Problem details -> Please output every record below exactly as written, leaving out any pictures.

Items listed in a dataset
══════════════════════════════

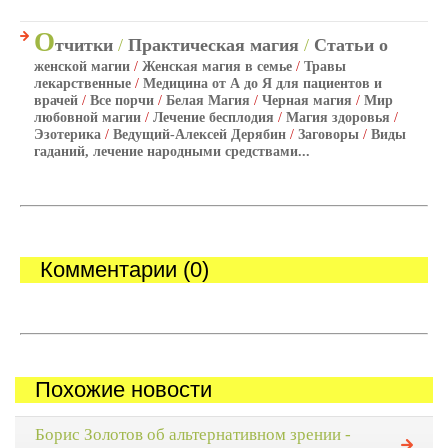
О
тчитки
/
Практическая магия
/
Статьи о
женской магии
/
Женская магия в семье
/
Травы
лекарственные
/
Медицина от А до Я для пациентов и
врачей
/
Все порчи
/
Белая Магия
/
Черная магия
/
Мир
любовной магии
/
Лечение бесплодия
/
Магия здоровья
/
Эзотерика
/
Ведущий-Алексей Дерябин
/
Заговоры
/
Виды
гаданий, лечение народными средствами...
Комментарии (0)
Похожие новости
Борис Золотов об альтернативном зрении -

══════════════════════════════

Output of the task ->
О
тчитки
/
Практическая магия
/
Статьи о
женской магии
/
Женская магия в семье
/
Травы
лекарственные
/
Медицина от А до Я для пациентов и
врачей
/
Все порчи
/
Белая Магия
/
Черная магия
/
Мир
любовной магии
/
Лечение бесплодия
/
Магия здоровья
/
Эзотерика
/
Ведущий-Алексей Дерябин
/
Заговоры
/
Виды
гаданий, лечение народными средствами...
Комментарии (0)
Похожие новости
Борис Золотов об альтернативном зрении -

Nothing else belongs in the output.